As I recall her in my mind’s eye, Mrs. Thompson (first name lost to time) was a pleasantly plump, nurturing fifth grade teacher, clad in the sort of festive, seasonally-appropriate sweaters favored by seasoned elementary school veterans. During my first year at that small Christian school in Winter Park, Florida, she led my class through math and science, handwriting and Bible. And, she also had the distinction of bringing me face to face with death for the first meaningful time, through story.
My childhood, while not idyllic, was nonetheless, relatively free of loss. My dog Mac had died in the night on Valentine’s Day earlier in my grade school years, but to that point, I had never lost a close friend or relative. I suppose the greatest sense of loss I routinely experienced as a child was leaving behind friendships due to nearly a half-dozen moves before third grade.
So Mrs. Thompson reached the final chapter of Wilson Rawls’ Where the Red Fern Grows after weeks of reading aloud to our little class community, and first Old Dan, then Little Ann, left Billy behind after that run-in with the mountain lion. And something inside of me which I hadn’t even known existed, broke. The bond I had formed with these two brave hounds, tirelessly loyal to the very end, was stretched until it snapped. At the time, I probably couldn’t form my feelings into words. So I wandered through days poring over the ending of that story, trading anger for grief, until the emotions subsided, and I passed through a door into a new room, face-to-face with the reality of loss.
For others, it’s stories like Marjorie Kinnan Rawlings’ The Yearling, or E.B. White’s Charlotte’s Web that took them by the hand and led them into that room, a first encounter with death in all its gnawing emptiness. And, as I’ve come to learn all too well in the thirty-some years since that day, death is not a bloodless, painless concept, an abstraction to be considered intellectually, then dispatched. Death leaves marks on the living. Each loss is different, the grieving process unique, with no way to understand how until one experiences it. And for a child, who may or may not have experienced actual death in their real life, experiencing death through stories is vital.

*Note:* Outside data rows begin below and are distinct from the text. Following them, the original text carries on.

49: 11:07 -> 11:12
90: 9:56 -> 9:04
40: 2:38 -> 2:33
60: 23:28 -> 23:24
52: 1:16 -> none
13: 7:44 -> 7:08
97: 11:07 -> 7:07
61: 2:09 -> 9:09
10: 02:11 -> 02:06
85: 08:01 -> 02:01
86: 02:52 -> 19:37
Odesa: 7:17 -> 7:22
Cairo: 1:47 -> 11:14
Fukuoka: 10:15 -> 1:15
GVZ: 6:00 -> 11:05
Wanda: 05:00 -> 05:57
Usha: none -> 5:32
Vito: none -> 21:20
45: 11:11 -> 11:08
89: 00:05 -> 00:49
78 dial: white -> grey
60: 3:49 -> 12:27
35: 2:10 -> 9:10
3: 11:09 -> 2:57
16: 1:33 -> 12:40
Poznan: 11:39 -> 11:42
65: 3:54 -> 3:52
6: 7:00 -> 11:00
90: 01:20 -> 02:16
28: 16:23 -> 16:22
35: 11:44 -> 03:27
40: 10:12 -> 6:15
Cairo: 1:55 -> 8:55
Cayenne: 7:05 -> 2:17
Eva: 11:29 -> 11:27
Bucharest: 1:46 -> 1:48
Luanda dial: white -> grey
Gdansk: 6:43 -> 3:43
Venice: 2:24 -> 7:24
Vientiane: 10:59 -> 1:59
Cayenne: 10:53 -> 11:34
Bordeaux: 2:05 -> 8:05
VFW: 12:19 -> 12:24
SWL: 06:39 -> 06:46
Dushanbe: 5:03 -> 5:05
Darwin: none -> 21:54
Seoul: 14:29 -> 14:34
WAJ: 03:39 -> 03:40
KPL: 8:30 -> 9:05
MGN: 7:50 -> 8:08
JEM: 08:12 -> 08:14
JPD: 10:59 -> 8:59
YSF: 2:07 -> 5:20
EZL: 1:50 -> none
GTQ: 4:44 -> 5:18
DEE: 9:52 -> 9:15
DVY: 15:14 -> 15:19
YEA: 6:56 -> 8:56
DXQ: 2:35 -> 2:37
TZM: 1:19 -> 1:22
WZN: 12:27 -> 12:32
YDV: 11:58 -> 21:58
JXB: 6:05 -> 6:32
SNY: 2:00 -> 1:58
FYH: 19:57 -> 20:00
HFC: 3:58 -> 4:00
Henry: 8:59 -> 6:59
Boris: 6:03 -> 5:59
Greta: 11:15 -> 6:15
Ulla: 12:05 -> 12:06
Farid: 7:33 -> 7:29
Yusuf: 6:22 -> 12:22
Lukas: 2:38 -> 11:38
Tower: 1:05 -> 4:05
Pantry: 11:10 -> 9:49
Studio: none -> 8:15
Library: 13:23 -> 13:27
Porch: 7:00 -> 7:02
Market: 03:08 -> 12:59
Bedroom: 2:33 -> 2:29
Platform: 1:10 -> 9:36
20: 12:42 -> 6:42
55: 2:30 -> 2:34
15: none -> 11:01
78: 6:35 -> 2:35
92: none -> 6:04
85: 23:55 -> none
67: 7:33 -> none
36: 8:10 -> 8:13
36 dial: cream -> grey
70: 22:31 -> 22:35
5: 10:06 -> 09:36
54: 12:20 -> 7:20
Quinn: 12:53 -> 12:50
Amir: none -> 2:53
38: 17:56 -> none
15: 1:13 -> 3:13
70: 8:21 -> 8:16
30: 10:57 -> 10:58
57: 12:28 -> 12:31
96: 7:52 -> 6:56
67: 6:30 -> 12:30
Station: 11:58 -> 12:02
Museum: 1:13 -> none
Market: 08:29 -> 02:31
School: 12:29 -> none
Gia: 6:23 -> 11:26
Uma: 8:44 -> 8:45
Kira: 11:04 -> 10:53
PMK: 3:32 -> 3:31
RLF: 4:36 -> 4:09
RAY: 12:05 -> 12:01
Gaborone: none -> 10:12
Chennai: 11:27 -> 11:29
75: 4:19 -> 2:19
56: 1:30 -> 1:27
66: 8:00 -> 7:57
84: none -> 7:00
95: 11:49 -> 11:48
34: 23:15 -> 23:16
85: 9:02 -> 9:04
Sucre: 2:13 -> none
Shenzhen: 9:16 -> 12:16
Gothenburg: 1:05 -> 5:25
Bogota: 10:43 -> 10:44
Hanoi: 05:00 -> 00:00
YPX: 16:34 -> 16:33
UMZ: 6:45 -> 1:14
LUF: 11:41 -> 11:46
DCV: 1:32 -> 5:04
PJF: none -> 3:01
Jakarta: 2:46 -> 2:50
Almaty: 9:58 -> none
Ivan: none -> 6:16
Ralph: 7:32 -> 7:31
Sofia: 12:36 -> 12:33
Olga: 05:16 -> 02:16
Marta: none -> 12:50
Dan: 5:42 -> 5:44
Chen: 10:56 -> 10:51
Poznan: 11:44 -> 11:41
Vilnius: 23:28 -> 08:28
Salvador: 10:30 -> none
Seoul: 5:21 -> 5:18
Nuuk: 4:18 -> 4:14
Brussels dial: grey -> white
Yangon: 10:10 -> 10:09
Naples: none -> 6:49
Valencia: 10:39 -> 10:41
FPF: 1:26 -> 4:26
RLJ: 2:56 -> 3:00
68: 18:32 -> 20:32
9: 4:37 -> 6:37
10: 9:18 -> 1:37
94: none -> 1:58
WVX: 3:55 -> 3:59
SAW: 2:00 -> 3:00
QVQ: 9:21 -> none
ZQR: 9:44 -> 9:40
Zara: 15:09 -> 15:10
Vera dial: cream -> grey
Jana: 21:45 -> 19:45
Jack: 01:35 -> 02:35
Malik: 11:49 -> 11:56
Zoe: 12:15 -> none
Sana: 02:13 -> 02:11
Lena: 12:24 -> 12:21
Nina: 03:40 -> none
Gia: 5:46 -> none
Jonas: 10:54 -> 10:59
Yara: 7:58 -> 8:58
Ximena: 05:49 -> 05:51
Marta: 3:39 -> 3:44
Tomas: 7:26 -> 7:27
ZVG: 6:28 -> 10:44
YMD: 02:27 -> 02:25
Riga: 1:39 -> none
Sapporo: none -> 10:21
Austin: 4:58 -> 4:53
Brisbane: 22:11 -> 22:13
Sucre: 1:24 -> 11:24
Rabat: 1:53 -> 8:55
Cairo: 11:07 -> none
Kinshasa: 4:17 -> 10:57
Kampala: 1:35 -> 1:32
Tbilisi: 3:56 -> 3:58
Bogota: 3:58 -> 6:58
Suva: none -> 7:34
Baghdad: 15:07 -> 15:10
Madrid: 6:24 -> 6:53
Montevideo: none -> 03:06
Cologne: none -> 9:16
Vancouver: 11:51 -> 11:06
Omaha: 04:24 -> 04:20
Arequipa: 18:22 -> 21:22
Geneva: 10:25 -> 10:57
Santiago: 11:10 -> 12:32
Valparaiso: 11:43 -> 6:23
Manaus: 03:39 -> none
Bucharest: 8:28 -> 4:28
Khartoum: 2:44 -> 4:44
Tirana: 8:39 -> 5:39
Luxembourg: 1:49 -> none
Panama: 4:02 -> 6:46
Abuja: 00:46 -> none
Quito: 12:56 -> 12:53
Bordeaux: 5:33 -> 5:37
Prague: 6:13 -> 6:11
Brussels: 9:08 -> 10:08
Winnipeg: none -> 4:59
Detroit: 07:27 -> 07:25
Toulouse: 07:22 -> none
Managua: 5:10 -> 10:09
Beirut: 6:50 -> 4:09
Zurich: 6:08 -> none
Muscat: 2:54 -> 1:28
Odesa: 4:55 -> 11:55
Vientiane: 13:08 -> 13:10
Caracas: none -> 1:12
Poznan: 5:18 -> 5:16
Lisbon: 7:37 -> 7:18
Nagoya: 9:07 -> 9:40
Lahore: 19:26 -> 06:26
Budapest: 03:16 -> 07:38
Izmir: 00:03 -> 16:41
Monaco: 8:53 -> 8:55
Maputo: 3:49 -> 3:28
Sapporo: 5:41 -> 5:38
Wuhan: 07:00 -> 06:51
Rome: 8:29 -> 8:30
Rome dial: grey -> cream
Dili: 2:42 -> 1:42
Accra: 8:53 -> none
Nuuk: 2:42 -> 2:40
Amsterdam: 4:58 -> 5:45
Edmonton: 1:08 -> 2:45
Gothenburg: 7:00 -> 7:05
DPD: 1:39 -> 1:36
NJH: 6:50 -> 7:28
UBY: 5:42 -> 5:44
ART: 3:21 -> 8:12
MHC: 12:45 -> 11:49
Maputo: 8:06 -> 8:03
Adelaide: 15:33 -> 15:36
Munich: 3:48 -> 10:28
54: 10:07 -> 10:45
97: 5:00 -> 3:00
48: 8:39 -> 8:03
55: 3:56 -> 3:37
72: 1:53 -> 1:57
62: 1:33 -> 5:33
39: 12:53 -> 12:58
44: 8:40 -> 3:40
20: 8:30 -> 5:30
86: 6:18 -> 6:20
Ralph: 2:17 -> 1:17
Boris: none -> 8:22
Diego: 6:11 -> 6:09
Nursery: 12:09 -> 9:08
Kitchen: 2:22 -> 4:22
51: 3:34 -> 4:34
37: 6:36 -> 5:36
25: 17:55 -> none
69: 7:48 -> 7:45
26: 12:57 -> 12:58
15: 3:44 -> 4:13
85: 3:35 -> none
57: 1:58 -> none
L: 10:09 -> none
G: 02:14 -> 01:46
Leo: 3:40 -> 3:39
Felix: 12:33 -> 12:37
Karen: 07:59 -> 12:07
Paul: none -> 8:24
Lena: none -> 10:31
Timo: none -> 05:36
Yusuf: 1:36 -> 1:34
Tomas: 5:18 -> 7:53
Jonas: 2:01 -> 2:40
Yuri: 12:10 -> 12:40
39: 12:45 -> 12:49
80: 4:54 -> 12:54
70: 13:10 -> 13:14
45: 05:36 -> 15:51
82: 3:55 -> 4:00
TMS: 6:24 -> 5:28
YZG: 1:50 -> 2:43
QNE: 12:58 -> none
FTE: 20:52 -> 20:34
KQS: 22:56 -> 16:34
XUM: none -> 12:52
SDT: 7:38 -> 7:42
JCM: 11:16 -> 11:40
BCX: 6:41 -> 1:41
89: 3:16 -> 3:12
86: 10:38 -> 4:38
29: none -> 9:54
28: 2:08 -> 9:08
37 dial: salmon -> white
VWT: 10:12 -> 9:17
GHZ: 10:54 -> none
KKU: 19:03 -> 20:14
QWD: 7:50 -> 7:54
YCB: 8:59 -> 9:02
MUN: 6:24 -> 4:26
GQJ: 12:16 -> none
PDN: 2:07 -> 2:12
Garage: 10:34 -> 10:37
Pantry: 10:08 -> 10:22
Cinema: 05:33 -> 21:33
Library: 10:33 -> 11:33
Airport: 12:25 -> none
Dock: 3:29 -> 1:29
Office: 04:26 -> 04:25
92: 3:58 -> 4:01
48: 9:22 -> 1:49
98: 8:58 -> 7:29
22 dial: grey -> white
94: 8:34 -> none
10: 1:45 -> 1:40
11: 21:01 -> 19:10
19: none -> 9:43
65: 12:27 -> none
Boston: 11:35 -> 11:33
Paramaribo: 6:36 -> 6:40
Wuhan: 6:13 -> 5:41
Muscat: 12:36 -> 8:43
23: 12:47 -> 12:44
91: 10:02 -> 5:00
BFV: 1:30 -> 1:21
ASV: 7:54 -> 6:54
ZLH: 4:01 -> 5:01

A few years ago, we watched some old episodes of the Jim Henson series Fraggle Rock. In a first-season episode called “Marooned,” two Fraggles, Red and Boober, are trapped in a cave-in, far from home, with the grim realization that no one knows where they are or will be coming to rescue them, as their oxygen slowly runs out. We watched this episode on a car trip, my two boys in the backseat, and Red and Boober’s conversation drifted to me in the front.
“We’re running out of air,” Red notes, before asking Boober, “What do you think it’s like to die?” Boober answers her,
“I don’t know, Red. I don’t think anybody does. You know, I remember this one day, I was doing my laundry, and then this big soap bubble floated right up from the tub, and there is was, in front of my face, beautiful and shiny, and then it was gone.”
There’s a long pause while Red cries, and Boober tries to reassure her. The moment hangs in the air, raw and fragile, and the two huddle together, waiting for the end, until they’re rescued by their Fraggle pals.
I was chilled hearing this conversation, and a bit horrified that it had crept up on me without my having had time to prepare. But then, I let out the breath I was holding in. It was going to be okay. We could talk about it. And we did, just like we did when Charlotte performs her final heroic act to save Wilbur’s life there in that county fair pig stall, or when Sarah Ruth, whom Edward Tulane has loved so dearly, finally succumbs to her lung disease.
Confronting death in stories can be scary, but when it occurs in a supportive environment with conversations that bridge the gap between the waking dream of fiction and the incarnate world around us, it’s a vital part of the maturing process. Stories aren’t giving our children anything they don’t already see around them. The hollowness that comes with mourning someone, even if they were fictitious, feels real, as the story makes them real. That’s great practice for living with the haunted reality of loss. We learn the great truth, as expressed by Jason Gray: “Yet in our grief we know death must be a liar/For no goodbye is ever good enough.”
That emptiness can lead us to a greater hunger for life, and a hunger for our true country, the world beyond the sky. As Aslan tells the Pevensie children in the final chapter of The Last Battle,
“The term is over: the holidays have begun. The dream is ended: this is the morning.”
The Last Battle, C.S. Lewis
Calling this world the Shadowlands is perhaps the best name I know for it. Even our own world, in all its color and wildness, is a story-world of sorts. And we will move beyond it one day. We hunger for stories here because we hunger for life, and truth. And here’s a truth: death is cruel, but it’s also a ruse. As N.D. Wilson puts it, “Death is grace. Beause of death, we can run the good race. We can fight the good fight. Completion exists.”
The End is not the end. Not in stories. And not in our story. Take heart.